You are invited to a lecture by the Science Faculty Distinguished Visitor Professor Ulrich Heinz, Department of Physics, Ohio State University, USA.  The talk is entitled, "Quark-Gluon Plasma: A new (old) type of liquid at ultra-high temperature and density".

Professor Heinz, from the Department of Physics, Ohio State University, USA, is known for his work on the theoretical and phenomenological aspects of heavy-ion collisions at ultra-relativistic energies: in particular, the creation, identification and quantitative study of quark-gluon plasma.  He held appointments at Yale and Vanderbilt Universities and Brookhaven National Laboratory before taking a position at the University of Regensburg.  He worked at CERN as co-ordinator of heavy-ion theoretical activities at the lab.   Professor Heinz he was recently awarded the Humboldt Research Award for Senior Scientists by the Alexander von Humboldt Foundation.
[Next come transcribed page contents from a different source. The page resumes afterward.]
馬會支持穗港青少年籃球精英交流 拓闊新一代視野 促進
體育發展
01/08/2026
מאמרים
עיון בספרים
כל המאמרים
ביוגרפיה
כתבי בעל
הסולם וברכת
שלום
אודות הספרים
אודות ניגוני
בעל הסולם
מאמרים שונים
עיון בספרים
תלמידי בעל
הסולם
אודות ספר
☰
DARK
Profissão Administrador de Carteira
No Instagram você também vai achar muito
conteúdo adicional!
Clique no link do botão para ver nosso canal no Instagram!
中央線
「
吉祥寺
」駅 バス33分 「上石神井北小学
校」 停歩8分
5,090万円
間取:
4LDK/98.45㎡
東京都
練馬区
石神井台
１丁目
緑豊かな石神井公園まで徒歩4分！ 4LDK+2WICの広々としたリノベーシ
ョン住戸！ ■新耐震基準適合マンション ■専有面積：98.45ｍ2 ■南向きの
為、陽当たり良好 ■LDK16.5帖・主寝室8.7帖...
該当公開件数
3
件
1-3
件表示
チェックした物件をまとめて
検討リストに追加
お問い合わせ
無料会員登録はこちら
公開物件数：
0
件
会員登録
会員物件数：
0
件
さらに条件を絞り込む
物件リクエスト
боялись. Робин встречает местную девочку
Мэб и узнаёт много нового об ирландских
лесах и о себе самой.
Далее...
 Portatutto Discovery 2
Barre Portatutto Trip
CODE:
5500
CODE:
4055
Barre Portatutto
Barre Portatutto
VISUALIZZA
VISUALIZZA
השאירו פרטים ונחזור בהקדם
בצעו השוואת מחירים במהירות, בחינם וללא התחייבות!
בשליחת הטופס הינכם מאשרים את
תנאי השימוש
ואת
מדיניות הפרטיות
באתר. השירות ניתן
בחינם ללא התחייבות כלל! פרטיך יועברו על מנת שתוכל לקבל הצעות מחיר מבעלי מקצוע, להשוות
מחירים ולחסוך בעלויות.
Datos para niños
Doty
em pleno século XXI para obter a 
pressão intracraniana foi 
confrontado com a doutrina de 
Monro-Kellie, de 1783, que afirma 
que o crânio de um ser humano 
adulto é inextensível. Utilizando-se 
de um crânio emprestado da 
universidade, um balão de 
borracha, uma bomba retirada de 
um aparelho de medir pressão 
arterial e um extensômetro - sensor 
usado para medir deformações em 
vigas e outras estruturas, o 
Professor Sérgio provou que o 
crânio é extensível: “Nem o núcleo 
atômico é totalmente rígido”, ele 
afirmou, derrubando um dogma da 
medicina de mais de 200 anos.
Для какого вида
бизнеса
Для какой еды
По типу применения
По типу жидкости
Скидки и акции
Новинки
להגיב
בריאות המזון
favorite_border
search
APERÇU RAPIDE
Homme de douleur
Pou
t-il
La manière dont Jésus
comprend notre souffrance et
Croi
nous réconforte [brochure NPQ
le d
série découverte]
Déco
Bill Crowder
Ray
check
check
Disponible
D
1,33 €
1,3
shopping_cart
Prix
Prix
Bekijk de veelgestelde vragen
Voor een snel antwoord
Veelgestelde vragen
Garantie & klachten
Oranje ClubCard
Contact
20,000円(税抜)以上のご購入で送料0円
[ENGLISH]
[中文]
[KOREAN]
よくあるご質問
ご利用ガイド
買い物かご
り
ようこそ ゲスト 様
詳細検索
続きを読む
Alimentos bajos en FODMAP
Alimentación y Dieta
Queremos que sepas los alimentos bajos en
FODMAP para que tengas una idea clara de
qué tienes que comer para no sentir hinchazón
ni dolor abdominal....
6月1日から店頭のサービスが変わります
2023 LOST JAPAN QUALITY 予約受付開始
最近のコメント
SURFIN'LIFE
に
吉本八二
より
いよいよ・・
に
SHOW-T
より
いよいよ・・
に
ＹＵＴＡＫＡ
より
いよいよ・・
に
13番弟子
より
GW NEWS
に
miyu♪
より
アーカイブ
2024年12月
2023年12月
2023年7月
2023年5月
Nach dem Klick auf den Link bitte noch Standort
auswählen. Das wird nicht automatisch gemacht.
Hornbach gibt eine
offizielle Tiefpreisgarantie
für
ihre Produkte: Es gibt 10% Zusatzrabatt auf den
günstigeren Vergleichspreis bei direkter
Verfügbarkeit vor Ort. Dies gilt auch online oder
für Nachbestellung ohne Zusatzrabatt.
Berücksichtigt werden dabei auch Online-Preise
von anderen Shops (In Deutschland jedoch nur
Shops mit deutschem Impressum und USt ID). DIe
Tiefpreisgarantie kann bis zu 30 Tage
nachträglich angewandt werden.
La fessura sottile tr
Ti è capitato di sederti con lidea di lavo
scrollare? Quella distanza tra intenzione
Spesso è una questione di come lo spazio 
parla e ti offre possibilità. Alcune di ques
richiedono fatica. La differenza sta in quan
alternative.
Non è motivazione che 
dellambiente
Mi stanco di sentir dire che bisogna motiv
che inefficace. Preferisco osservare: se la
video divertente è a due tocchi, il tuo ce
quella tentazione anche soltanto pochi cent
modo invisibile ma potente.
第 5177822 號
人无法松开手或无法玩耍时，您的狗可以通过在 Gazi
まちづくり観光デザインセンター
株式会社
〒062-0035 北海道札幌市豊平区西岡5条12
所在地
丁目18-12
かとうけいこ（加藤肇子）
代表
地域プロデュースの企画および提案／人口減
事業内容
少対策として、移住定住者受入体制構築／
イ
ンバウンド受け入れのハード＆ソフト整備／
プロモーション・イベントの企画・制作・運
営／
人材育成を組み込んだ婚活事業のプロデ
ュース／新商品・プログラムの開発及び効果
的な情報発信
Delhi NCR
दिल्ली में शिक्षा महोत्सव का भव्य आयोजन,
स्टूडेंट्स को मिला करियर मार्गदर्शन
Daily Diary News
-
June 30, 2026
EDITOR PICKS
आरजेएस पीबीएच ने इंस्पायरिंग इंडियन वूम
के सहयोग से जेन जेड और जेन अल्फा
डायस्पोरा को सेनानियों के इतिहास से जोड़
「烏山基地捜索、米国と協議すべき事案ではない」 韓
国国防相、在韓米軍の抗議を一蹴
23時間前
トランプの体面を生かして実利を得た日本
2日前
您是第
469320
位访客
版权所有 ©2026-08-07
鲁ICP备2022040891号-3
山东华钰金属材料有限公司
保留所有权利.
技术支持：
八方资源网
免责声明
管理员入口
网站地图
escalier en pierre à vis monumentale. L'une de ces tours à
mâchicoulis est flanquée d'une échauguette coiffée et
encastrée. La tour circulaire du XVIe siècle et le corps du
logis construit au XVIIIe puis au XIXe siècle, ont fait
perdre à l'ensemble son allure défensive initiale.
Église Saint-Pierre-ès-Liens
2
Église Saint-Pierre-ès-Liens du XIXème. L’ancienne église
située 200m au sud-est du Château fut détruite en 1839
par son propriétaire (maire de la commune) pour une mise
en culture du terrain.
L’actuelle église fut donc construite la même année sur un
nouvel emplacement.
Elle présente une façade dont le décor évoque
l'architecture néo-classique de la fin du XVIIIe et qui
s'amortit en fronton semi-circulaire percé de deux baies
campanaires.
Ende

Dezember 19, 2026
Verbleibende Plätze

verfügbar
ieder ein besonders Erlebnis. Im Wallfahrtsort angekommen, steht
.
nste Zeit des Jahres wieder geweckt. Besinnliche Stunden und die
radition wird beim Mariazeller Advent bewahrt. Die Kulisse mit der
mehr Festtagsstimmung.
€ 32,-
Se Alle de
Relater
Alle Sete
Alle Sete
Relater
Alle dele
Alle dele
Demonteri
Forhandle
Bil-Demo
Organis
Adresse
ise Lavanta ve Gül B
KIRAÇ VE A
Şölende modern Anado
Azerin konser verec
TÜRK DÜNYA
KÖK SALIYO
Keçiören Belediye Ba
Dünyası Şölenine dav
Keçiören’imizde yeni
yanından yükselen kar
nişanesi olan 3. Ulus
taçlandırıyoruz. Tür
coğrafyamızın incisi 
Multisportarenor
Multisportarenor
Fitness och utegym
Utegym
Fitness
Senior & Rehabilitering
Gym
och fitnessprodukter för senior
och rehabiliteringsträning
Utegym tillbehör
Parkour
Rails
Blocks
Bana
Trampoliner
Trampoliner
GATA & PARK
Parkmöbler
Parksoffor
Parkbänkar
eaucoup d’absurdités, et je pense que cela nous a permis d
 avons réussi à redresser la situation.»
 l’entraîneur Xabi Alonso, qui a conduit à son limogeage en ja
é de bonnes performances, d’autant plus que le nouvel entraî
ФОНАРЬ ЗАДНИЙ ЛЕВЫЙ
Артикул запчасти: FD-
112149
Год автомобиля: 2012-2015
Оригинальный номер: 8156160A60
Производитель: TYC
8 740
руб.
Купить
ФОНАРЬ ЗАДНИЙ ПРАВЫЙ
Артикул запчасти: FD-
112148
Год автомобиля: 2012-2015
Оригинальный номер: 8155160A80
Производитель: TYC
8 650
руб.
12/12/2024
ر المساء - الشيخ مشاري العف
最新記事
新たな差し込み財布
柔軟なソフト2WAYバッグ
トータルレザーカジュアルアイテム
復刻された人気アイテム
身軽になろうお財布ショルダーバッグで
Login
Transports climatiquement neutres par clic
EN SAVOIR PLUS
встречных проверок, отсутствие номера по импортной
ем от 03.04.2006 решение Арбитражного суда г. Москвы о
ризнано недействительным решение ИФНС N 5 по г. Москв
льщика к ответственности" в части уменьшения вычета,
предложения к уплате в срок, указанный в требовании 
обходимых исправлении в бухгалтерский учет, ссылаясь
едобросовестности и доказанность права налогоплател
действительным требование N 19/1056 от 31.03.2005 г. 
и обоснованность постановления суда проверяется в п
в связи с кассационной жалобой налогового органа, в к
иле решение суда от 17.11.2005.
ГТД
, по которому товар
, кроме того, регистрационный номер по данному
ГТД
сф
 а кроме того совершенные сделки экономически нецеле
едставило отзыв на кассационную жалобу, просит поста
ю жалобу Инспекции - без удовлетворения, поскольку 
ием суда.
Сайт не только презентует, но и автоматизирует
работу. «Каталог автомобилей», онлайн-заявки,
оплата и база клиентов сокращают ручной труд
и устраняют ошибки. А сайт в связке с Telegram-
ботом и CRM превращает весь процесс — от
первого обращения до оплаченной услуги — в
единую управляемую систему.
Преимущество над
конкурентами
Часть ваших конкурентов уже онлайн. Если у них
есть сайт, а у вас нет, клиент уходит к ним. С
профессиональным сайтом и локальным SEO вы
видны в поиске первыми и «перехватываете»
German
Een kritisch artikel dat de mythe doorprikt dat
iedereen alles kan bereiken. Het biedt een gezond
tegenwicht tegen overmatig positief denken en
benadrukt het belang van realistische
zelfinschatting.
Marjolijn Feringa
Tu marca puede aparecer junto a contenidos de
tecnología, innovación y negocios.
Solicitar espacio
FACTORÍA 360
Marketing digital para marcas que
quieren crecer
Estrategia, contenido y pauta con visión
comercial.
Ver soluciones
Quantum Chromodynamics, the modern theory of the strong interaction, predicts that nuclear matter (the stuff of which atomic nuclei are made) dissolves at high temperature and density into a soup of quarks and gluons, known as a quark-gluon plasma. Sufficiently high energy densities for making quark-gluon plasma existed once in the Early Universe, during the first dozen microseconds after the Big Bang, and can nowadays be recreated in ultra-high-energy collisions between atomic nuclei at collider facilities such as the Relativistic Heavy Ion Collider (RHIC) in the US and the Large Hadron Collider (LHC) in Europe. In this talk, Professor Heinz will discuss some of the knowledge gained from heavy-ion collisions about the properties of this extreme state of matter, in particular the unexpected discovery of its almost perfect fluidity. At the end of the lecture the audience will be led to the question that presently defines the cutting edge of heavy-ion research: What is the smallest size for a droplet of quark-gluon matter to still exhibit hydrodynamic collective behavior?